Imagine that you have just received an invitation to dinner with a head of state. What would be your reaction? You would check your calendar and re-schedule any other appointments. You would look for details regarding the dress code. You would reply, accepting the invitation. You would make an appointment to get your hair trimmed or styled. You would select a tie to match your shoes. ‘Let’s see, a black belt to go with black shoes. Do I need to bring anything? What must I not bring, so as not to upset the security personnel?’


Or, would you throw the invitation aside and say, “Let me think about it,” make no attempt to reply and totally forget the matter?

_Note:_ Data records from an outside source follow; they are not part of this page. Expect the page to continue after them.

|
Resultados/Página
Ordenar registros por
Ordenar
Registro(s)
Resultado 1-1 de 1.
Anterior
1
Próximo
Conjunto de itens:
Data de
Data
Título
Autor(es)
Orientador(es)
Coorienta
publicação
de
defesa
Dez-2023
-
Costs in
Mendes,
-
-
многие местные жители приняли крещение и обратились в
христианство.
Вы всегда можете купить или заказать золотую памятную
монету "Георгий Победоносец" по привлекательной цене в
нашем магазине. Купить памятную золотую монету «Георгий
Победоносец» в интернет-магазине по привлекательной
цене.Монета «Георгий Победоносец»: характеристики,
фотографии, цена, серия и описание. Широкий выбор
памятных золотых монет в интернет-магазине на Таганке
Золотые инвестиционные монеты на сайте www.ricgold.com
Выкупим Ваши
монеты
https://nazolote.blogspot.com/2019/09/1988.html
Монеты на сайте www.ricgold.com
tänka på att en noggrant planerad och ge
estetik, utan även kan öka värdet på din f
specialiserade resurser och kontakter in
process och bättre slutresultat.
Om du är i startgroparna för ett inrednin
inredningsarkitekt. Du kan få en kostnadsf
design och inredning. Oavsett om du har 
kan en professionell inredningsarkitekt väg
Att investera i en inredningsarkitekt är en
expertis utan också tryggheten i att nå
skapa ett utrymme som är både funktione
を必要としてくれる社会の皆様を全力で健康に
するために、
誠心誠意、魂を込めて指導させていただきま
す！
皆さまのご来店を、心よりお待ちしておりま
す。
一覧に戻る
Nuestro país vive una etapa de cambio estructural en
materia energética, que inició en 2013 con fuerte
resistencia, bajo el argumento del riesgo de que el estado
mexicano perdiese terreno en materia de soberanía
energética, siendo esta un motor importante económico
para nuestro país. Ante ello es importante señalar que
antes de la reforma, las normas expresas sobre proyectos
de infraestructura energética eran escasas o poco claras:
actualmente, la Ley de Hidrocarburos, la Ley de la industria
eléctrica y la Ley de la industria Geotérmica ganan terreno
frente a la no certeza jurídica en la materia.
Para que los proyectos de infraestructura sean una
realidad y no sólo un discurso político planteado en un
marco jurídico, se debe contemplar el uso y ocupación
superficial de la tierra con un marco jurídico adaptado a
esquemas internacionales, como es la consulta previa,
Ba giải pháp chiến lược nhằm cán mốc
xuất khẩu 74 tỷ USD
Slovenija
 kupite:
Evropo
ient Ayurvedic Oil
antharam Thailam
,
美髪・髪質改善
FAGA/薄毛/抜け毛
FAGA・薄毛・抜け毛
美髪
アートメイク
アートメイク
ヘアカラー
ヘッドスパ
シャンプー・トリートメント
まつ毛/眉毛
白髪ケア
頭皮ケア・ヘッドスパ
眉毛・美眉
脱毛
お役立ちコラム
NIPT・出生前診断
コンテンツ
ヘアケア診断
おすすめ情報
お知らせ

In Luke 14:16-24, Jesus tells the parable of the Great Banquet. It seems those invited accepted the invitation but when the time was ready to start the banquet, they all began to make excuses. Were their reasons valid or mere excuses? One mentioned the purchase of a field and another said he bought five yoke of oxen. Any normal person would check the condition of the land before buying it. Who would buy five oxen and then decide they need testing after the transaction? A classic excuse was given by the one who claimed he had married a wife. Adding a family member to the household is a big event of life. It involves two families and much preparation for the wedding. One does not just get married without planning. We do not see a valid reason for the invited not to turn up. None of them had an accident or illness that prevented them from joining the banquet. The sad thing about excuses is that they are made for convenience and clung to in desperation. Some are so thinly veiled that they insult the intelligence of the receiver. Is one trying to convince oneself or the other party?


As I go through this passage, my focus turns from the parable to my daily life. I ask myself whether I have, on occasion, given excuses to our Lord — to escape the invitation to attend worship services in person, the encouragement of leaders to join a prayer meeting via Zoom, or a call for pianists. Granted, I may not have the skill of a pianist, but what about sharing the gospel? Giving words of encouragement? Visiting the sick? Feeding the hungry? Jesus spent much time with the masses, catering to their physical and spiritual needs. The excuses that I give the Lord are a reflection of my priorities. I have observed fellow believers who are senior citizens going for missions trips, singing and giving testimony of God’s goodness and faithfulness. I know of a brother who is visually impaired. He is able to be a great encouragement to our fellow believers overseas. We who are more abled-body should be motivated to take the challenge and go forth to be salt and light.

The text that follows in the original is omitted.